The vendetta, the Mafia, and the Black Hand were often confused by New Orleans residents in the early 20th century, who used both terms to refer to a formal criminal organization. Considering this history, New Orleanians suspected the attacks on Italian grocers were related to a vendetta or Black Hand blackmail.
New Orleans investigator John Dantonio, a nationally recognized "Mafia" specialist, disputed the concept, stating a Black Hand assault wouldn't have left survivors like the Axeman did. Like New Orleans police superintendent Frank Mooney, he believed the assaults were committed by a "fiend," a Jekyll and Hyde personality like Jack the Ripper. He suddenly feels compelled to murder and must comply. Basically, a serial murderer.
Mooney and Dantonio disagreed, but Gretna officials were more likely to accept a grudge between two Italian companies than a frenzied “fiend” stalking the streets when the Axeman assaulted the Cortimiglias. Even some New Orleans police believed the vendetta could explain the Axeman murders.
Gretna authorities were also familiar enough with Sicilian immigrants' Old World practices to fabricate evidence against their “obvious” suspects. This misuse of authority is unjustified. They are not responsible for their ignorance about serial murderers, a new notion. And believing an Italian revenge wasn’t altogether unreasonable at an era when conflicts among Italian immigrants not occasionally ended in violence or murder.
A detailed review of the attacks ascribed to the Axeman demonstrates that not all of these assaults were indeed his workmanship. But someone was specifically targeting Italian grocers, both in 1917-1919, and in 1910-1911 when a similar spate of attacks occurred. According to eyewitness accounts of survivors, the Axeman was a white working-class male in his 30s when the attacks began. From the ease with which he broke into the groceries and his use of a railroad shoe pin, a common burglary tool, the police concluded that he was an experienced burglar.

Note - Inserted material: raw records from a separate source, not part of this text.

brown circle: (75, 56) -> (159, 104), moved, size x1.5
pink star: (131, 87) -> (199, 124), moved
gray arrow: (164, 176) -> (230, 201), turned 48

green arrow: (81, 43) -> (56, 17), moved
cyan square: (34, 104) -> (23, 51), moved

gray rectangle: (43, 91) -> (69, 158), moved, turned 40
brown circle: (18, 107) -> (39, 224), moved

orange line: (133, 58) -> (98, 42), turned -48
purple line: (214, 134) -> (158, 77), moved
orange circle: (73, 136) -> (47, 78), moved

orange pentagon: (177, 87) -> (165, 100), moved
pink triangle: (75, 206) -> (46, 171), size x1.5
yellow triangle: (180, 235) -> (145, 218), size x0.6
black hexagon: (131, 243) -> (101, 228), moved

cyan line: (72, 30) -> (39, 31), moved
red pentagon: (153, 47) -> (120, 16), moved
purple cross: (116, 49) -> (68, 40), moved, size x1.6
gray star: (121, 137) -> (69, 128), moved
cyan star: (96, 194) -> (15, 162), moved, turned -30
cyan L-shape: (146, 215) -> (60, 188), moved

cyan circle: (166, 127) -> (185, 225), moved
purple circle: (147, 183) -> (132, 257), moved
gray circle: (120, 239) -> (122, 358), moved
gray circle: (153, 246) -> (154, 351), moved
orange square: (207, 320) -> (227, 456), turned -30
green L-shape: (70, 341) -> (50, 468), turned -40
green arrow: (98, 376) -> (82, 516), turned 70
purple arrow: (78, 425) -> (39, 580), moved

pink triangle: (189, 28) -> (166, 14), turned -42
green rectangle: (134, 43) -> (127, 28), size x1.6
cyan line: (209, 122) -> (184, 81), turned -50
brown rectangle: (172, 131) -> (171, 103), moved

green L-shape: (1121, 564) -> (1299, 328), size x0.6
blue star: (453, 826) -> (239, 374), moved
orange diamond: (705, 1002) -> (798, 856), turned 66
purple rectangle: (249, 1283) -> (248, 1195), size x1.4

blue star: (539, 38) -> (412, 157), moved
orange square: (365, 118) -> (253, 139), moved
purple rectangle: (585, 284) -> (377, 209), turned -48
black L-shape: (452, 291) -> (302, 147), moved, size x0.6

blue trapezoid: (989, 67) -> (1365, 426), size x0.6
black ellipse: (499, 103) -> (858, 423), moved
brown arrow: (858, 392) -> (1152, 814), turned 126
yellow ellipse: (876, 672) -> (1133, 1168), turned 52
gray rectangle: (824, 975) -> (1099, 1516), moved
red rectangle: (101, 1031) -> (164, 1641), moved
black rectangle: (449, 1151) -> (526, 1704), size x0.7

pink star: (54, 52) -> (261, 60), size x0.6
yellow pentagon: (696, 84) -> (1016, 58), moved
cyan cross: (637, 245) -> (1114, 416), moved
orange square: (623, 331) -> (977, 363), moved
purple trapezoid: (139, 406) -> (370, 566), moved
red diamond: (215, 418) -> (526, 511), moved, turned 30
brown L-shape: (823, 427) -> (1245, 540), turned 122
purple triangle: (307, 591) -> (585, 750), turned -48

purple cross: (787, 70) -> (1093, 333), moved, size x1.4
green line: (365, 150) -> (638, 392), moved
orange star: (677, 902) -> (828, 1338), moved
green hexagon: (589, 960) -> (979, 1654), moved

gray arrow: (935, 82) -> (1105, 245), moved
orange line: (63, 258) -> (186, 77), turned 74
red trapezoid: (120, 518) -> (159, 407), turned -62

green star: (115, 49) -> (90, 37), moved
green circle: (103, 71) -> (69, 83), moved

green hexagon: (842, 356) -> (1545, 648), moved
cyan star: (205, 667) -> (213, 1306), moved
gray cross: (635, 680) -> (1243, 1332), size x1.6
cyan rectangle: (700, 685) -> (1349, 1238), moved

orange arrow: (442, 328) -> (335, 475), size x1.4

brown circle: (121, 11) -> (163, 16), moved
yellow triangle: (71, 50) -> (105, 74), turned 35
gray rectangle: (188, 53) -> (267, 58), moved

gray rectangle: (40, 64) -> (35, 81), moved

The Axeman vanished from New Orleans after the attack on the Cortimiglias. (The murder of Mike Pepitone in August 1919, while sometimes attributed to the Axeman, actually appears to have been part of a longstanding vendetta.) He killed Joseph Spero and his daughter in Alexandria in December 1920, Giovanni Orlando in DeRidder in January 1921, and Frank Scalisi in Lake Charles in April 1921, according to police and press reporting. The murderer broke into an Italian shop at night and attacked the merchant and his family with their own axe. The Axeman vanished.
Neither did New Orleans Italians. Their success continued. As supermarkets expanded, corner stores faded, but they, like many immigrants before them, integrated into American culture while retaining their ethnicity.